Attention Internet Mavens: Not Everyone Knows What You Know
Ever since Websites for business first became fashionable, small and medium business owners have commonly treated them as an unpleasant expense – a nuisance at best – that they’d just assume wasn’t their problem. After all, these are people who work tirelessly on retaining the customers they already possess, right? The last thing they’re interested in is pledging time and money to some nebulous idea that their brochure, repurposed on the internet, is going to unleash a floodgate of new leads and customers. And they’re right. By itself, a Website isn’t the point. Often small and midsized businesses only think of a Website as important because everyone else has one. So really, they’re not remotely certain of a Website’s value and don’t understand what the ultimate goal is anyway. So the thought of a Website truly being a lead generating opportunity amounts to little more, in their mind’s, than some flimsy scheme that even worse, probably doesn’t even apply to their industry.
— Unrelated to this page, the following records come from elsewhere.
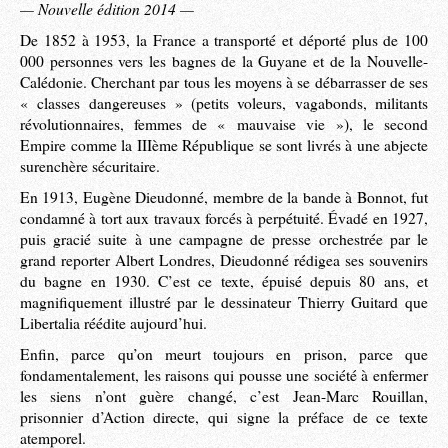
— Nouvelle édition 2014 —
De 1852 à 1953, la France a transporté et déporté plus de 100
000 personnes vers les bagnes de la Guyane et de la Nouvelle-
Calédonie. Cherchant par tous les moyens à se débarrasser de ses
« classes dangereuses » (petits voleurs, vagabonds, militants
révolutionnaires, femmes de « mauvaise vie »), le second
Empire comme la IIIème République se sont livrés à une abjecte
surenchère sécuritaire.
En 1913, Eugène Dieudonné, membre de la bande à Bonnot, fut
condamné à tort aux travaux forcés à perpétuité. Évadé en 1927,
puis gracié suite à une campagne de presse orchestrée par le
grand reporter Albert Londres, Dieudonné rédigea ses souvenirs
du bagne en 1930. C’est ce texte, épuisé depuis 80 ans, et
magnifiquement illustré par le dessinateur Thierry Guitard que
Libertalia réédite aujourd’hui.
Enfin, parce qu’on meurt toujours en prison, parce que
fondamentalement, les raisons qui pousse une société à enfermer
les siens n’ont guère changé, c’est Jean-Marc Rouillan,
prisonnier d’Action directe, qui signe la préface de ce texte
atemporel.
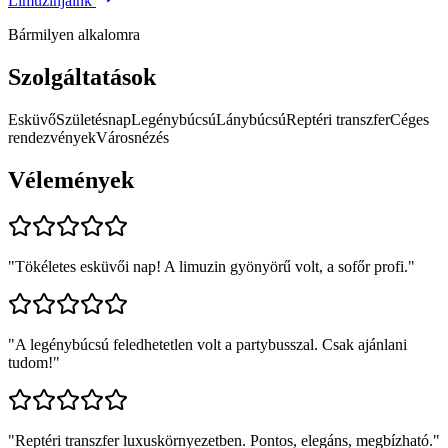
Limuzinjaink
Bármilyen alkalomra
Szolgáltatások
Esküvő
Születésnap
Legénybúcsú
Lánybúcsú
Reptéri transzfer
Céges
rendezvények
Városnézés
Vélemények
"
Tökéletes esküvői nap! A limuzin gyönyörű volt, a sofőr profi.
"
"
A legénybúcsú feledhetetlen volt a partybusszal. Csak ajánlani
tudom!
"
"
Reptéri transzfer luxuskörnyezetben. Pontos, elegáns, megbízható.
"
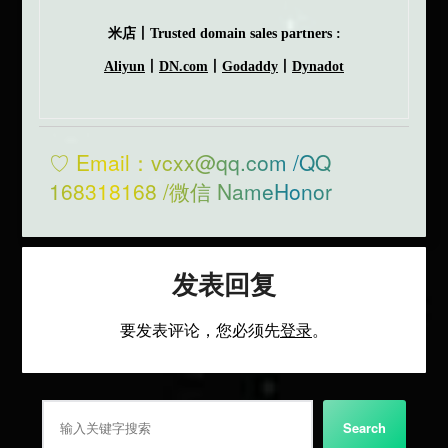
米店丨Trusted domain sales partners :
Aliyun
丨
DN.com
丨
Godaddy
丨
Dynadot
♡ Email：vcxx@qq.com /QQ
168318168 /微信 NameHonor
发表回复
要发表评论，您必须先
登录
。
搜索
Search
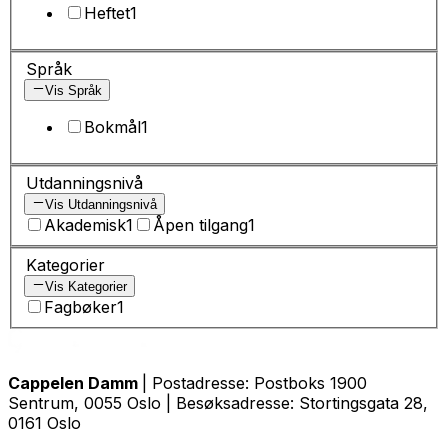
Heftet
1
Språk
Vis Språk
Bokmål
1
Utdanningsnivå
Vis Utdanningsnivå
Akademisk
1
Åpen tilgang
1
Kategorier
Vis Kategorier
Fagbøker
1
Cappelen Damm
| Postadresse: Postboks 1900
Sentrum, 0055 Oslo | Besøksadresse: Stortingsgata 28,
0161 Oslo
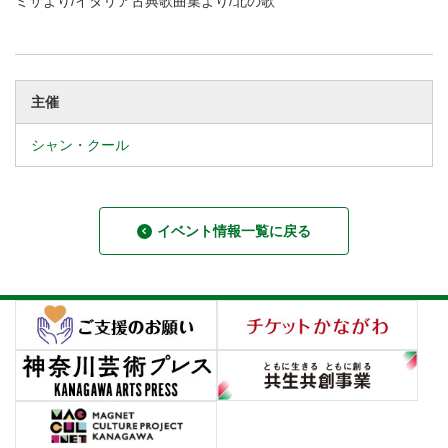
ミサより/イタリア古典歌曲集より/北の歌
主催
シャン・クール
イベント情報一覧に戻る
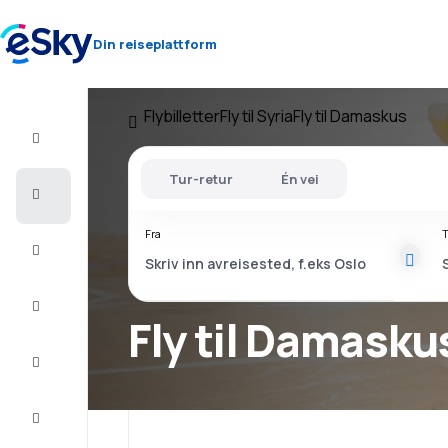
Din reiseplattform
Flybilletter
Fly til Syria
Fly til Damaskus
Fly+Hotell
Tur-retur
Én vei
Flybilletter
Fra
T
Sommerferie
Last
minute
Fly til Damasku
Storbyferie
Overnatting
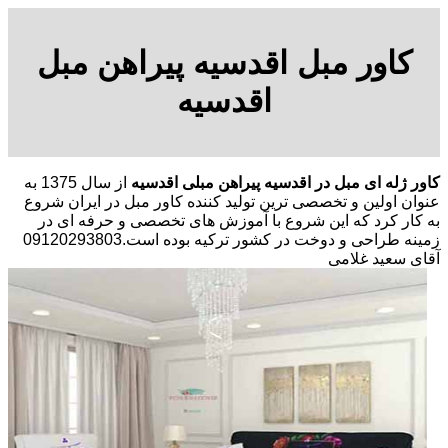
کاور مبل اقدسیه پیراهن مبل
اقدسیه
کاور ژله ای مبل در اقدسیه پیراهن مبلی اقدسیه
از سال 1375 به
عنوان اولین و تخصصی ترین تولید کننده کاور مبل در ایران شروع
به کار کرد که این شروع با آموزش های تخصصی و حرفه ای در
زمینه طراحی و دوخت در کشور ترکیه بوده است.09120293803
آقای سعید غلامی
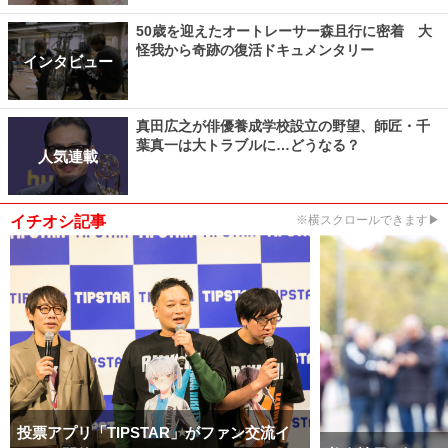
50歳を迎えたオートレーサー森且行に密着 大
怪我から奇跡の復活ドキュメンタリー
インタビュー
真田広之が俳優養成学校設立の野望、師匠・千
葉真一は大トラブルに…どうなる？
人気連載
イチオシ記事
※横スクロールできます▶
投票アプリ「TIPSTAR」がファン交流イ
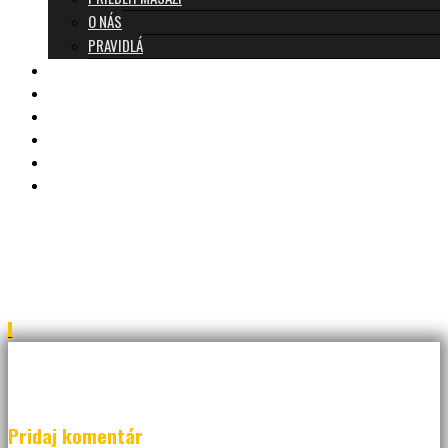
O NÁS
PRAVIDLÁ
MASÁŽE A CENNÍK
TANTRA TEAM
RECENZIE
DARČEKOVÝ POUKAZ
KONTAKT
BLOG
JAR_7067a
Pridaj komentár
I have been working with these people on their Websites since around 1997. As a matter of fact, even in 2012, in an internet marketing climate well past the tipping point, I find that I continue to sell the value of a Website more often than I do the actual exercise of building one.
But where some Website purest might grow weary of the eternally provincial skeptic carefully minding the till, I prefer to revel. I actually rejoice. I get excited when I’m helping internet marketing greenhorns find their legs.
Remember, it’s easy, I’ll confess, to assemble with other tested marketing nerds and sing loudly our fight song, validating one another’s relevance with each stanza. The social Web is yours! You’ve earned your spot on the totem and that’s that. And I agree; you have. But remember too that even now, with your infinite internet marketing knowledge, you once knew nothing of the magic of internets and stood on the shoulders of those before you. And while you could quickly point to your unquenchable thirst for knowledge as the impetus for your brawn in the space, we all learn at different tempos and are inspired to do so by different forces.
Small and medium business owners are seldom at home with their families. They save and save and save to afford that Caribbean cruise each year. They’re not all jet setting to and from high-ticket lead gen conferences, mixers and pitches either. Some are just plugging along. They’re sometimes scared and nervous about change and they all watch their wallets like foxes watch the chicken coup.
Remember internet marketing sage, sure the small business owner needs to understand that a Website can be more than an internet version of their tired brochure. But you, not them, need to ensure you’re delivering that very message with their sensibilities in mind. Scoffing, rolling your eyes or much worse than both, giving up on the least ready in the room is as much a testament to your inabilities to adapt as it is your buyer’s. It might even be the very same mechanism entirely.
A Guru knows as much about a thing as she does how to teach a thing. So go get yours! But balance your zeal with patience. You can be proud of your rank – of your authority – all while propping up the squeamish buyer in the room. Now that’s a guru I’d buy from.